Instructions for the task: Whenever the string "искусство" turns up in a line of the data below, copy that line.

START Records

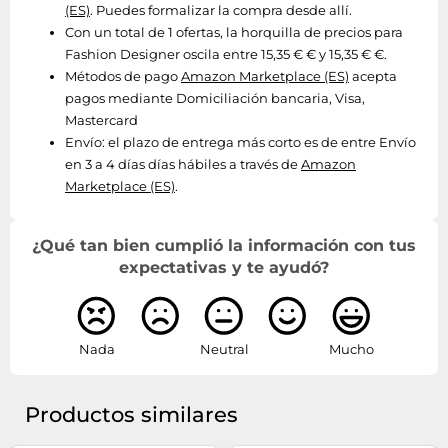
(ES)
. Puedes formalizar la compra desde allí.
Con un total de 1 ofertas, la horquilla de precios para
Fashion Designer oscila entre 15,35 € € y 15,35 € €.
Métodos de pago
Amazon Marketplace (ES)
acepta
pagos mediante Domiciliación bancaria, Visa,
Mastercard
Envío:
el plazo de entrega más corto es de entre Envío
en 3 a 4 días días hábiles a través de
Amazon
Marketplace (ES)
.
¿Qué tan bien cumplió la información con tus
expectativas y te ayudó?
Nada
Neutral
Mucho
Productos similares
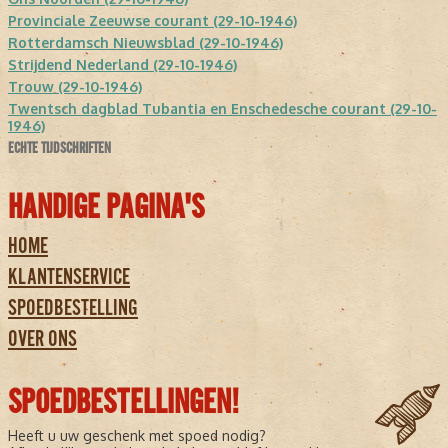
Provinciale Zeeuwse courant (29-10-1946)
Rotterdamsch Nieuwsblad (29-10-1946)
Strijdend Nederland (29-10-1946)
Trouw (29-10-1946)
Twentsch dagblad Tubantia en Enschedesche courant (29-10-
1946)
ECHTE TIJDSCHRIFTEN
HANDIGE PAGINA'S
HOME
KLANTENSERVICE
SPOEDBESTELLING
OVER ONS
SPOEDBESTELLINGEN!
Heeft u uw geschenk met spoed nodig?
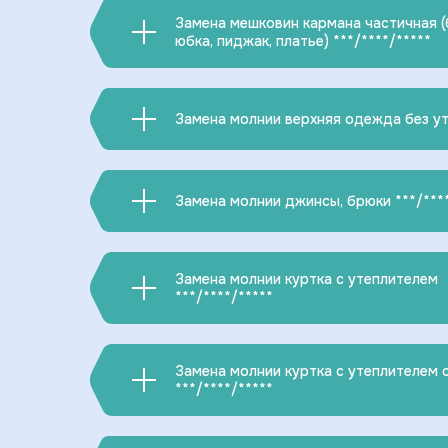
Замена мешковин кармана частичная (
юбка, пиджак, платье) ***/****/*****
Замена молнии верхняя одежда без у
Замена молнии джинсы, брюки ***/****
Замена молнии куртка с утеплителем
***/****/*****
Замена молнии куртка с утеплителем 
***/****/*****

END Records
START Records

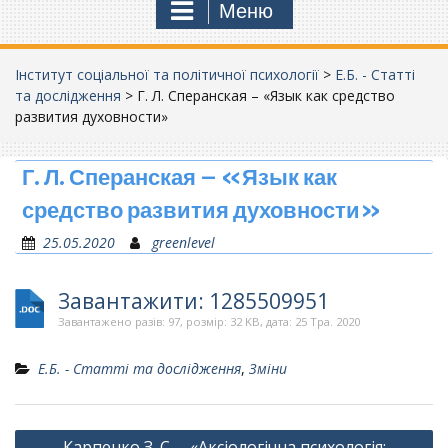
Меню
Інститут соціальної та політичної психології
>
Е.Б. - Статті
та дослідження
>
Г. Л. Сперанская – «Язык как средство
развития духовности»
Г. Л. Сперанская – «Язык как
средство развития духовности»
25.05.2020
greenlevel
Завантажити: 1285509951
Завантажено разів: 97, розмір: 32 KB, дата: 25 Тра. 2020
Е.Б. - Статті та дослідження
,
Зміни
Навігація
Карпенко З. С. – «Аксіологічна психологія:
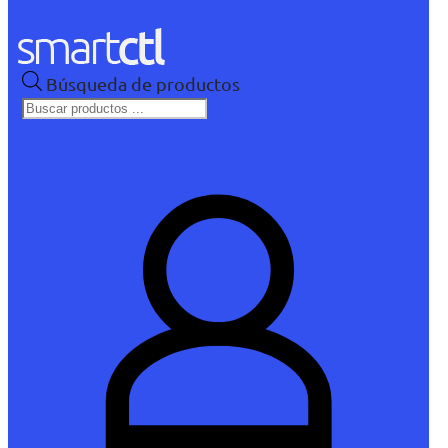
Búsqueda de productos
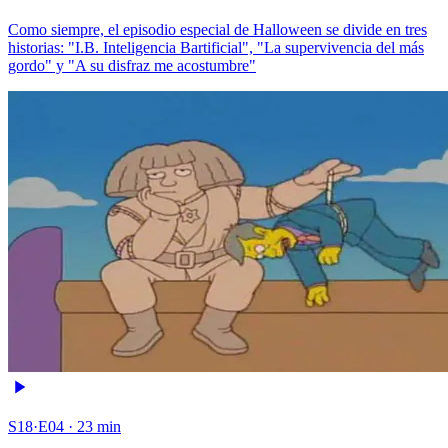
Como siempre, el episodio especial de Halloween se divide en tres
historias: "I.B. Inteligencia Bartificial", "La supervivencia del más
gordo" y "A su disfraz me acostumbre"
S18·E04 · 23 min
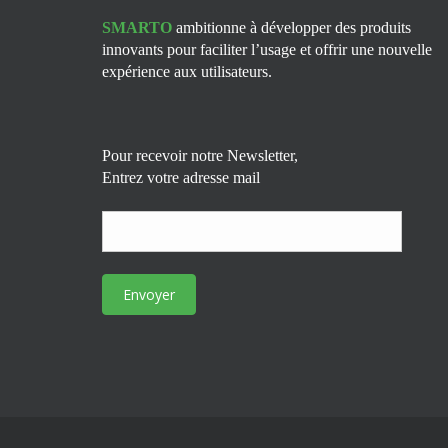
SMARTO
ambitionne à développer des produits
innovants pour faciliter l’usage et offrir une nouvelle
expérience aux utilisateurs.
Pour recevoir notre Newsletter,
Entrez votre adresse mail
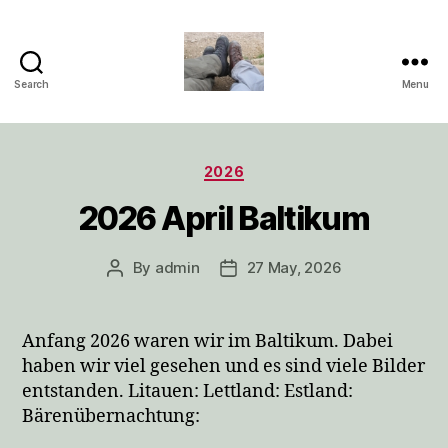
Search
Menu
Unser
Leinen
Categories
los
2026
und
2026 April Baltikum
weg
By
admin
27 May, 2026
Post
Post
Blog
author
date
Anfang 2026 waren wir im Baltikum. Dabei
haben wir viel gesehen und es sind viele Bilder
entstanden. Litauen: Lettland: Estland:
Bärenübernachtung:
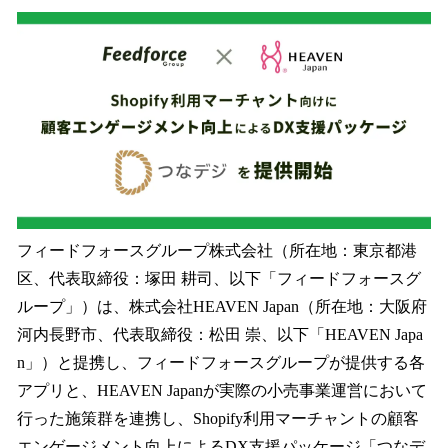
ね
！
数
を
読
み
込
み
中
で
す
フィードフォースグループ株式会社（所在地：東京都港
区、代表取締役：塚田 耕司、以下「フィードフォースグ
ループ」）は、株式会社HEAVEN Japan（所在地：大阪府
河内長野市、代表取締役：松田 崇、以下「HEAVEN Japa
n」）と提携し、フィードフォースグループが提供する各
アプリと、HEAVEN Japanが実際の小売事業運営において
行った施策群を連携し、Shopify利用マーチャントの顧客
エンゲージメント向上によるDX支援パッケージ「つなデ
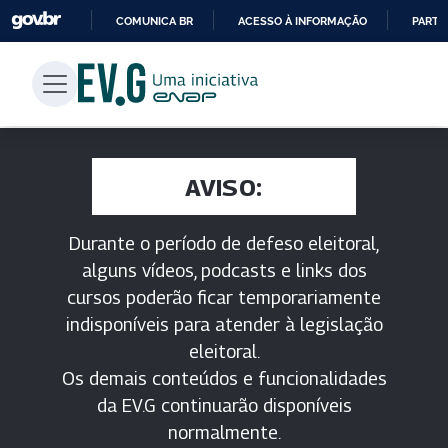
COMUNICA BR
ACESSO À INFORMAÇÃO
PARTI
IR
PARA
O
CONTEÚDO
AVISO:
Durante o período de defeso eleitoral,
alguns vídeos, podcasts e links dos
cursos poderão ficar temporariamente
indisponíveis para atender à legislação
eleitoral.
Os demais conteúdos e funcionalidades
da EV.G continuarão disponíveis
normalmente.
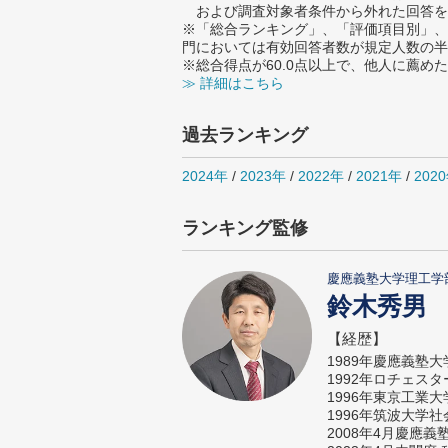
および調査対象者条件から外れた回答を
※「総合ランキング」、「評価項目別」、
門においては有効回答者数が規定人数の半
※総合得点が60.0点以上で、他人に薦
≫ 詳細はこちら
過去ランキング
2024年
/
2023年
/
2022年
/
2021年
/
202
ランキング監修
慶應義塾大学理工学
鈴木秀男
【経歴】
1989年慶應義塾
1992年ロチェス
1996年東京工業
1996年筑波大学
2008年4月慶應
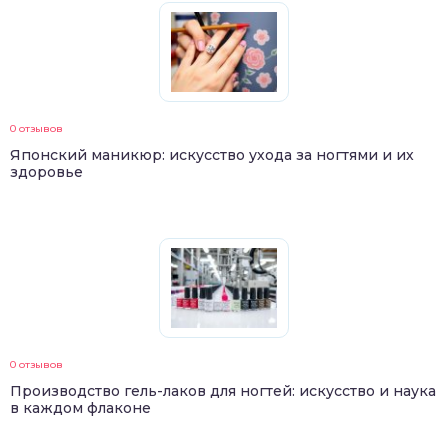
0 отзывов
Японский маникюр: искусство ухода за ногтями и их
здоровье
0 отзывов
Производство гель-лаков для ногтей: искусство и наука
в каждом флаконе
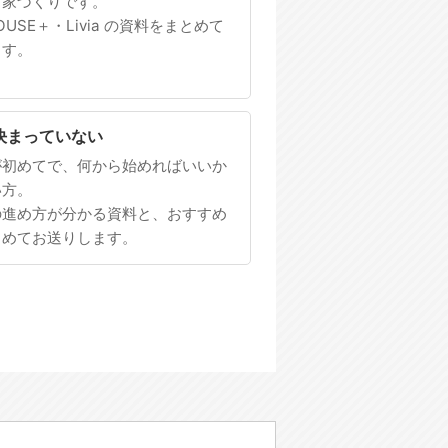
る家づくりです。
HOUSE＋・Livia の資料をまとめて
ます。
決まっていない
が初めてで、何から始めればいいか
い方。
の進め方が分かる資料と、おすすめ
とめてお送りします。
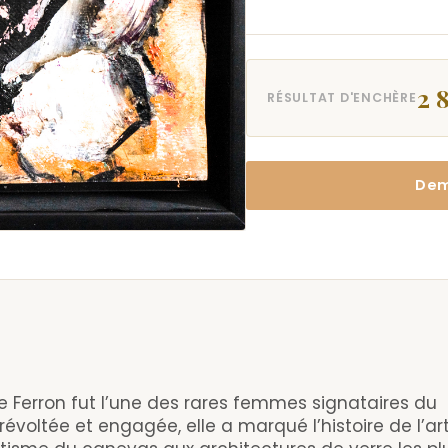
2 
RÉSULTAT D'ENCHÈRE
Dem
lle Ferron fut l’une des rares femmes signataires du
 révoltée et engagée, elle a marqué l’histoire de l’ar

END Records
START Records

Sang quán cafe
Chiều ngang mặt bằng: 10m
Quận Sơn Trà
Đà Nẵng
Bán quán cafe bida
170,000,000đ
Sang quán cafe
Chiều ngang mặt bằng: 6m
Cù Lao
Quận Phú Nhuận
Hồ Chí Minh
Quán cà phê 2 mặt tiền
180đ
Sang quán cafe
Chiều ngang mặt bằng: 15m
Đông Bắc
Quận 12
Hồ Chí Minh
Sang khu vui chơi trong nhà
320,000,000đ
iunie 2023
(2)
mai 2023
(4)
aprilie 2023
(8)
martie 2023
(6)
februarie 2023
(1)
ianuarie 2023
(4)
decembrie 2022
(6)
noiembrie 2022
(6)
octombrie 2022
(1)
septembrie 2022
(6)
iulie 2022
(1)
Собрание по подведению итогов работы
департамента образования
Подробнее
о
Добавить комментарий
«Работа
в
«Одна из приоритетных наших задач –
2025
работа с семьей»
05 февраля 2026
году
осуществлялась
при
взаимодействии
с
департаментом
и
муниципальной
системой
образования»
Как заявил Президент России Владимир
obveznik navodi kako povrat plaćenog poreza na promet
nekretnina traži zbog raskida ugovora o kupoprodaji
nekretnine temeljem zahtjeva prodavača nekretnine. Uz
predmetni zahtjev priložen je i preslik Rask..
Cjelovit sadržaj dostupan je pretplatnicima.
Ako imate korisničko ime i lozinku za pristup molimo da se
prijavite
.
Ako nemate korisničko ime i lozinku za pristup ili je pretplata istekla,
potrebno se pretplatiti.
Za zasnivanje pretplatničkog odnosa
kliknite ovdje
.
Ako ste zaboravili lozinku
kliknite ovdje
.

END Records

Answer below:
Японский маникюр: искусство ухода за ногтями и их
Производство гель-лаков для ногтей: искусство и наука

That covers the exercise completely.